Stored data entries
::::

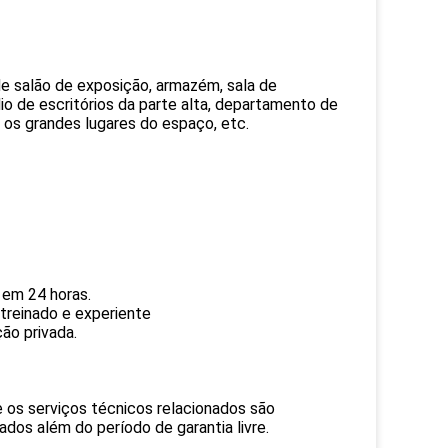
nde salão de exposição, armazém, sala de
io de escritórios da parte alta, departamento de
os os grandes lugares do espaço, etc.
 em 24 horas.
 treinado e experiente
ão privada.
e os serviços técnicos relacionados são
dos além do período de garantia livre.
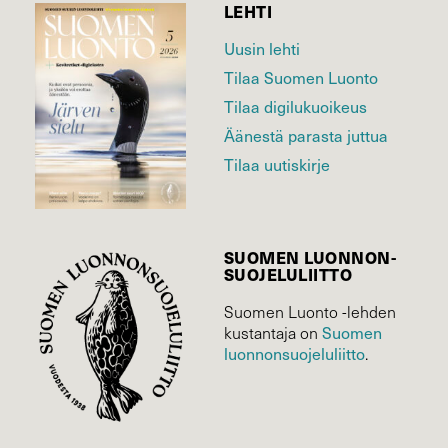
LEHTI
Uusin lehti
Tilaa Suomen Luonto
Tilaa digilukuoikeus
Äänestä parasta juttua
Tilaa uutiskirje
SUOMEN LUONNON­
SUOJELU­LIITTO
Suomen Luonto -lehden
Suomen
kustantaja on
luonnonsuojelu­liitto
.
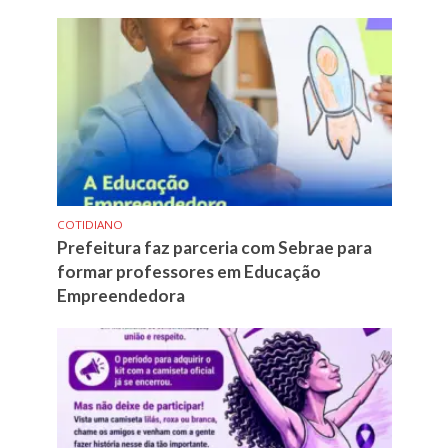
COTIDIANO
Prefeitura faz parceria com Sebrae para
formar professores em Educação
Empreendedora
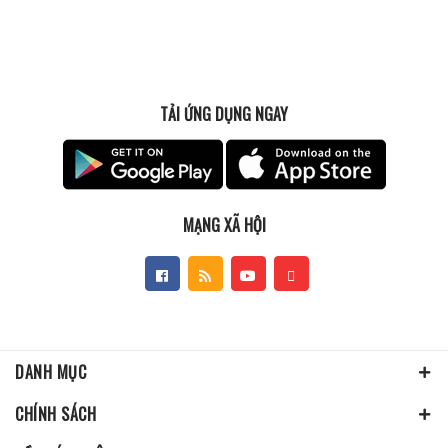
TẢI ỨNG DỤNG NGAY
MẠNG XÃ HỘI
DANH MỤC
CHÍNH SÁCH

::::

| WORK TO BE COMPLETED |
Go through the records above. Copy each line in which the string "Luonto" appears.

| YOUR SOLUTION |
Tilaa Suomen Luonto
Suomen Luonto -lehden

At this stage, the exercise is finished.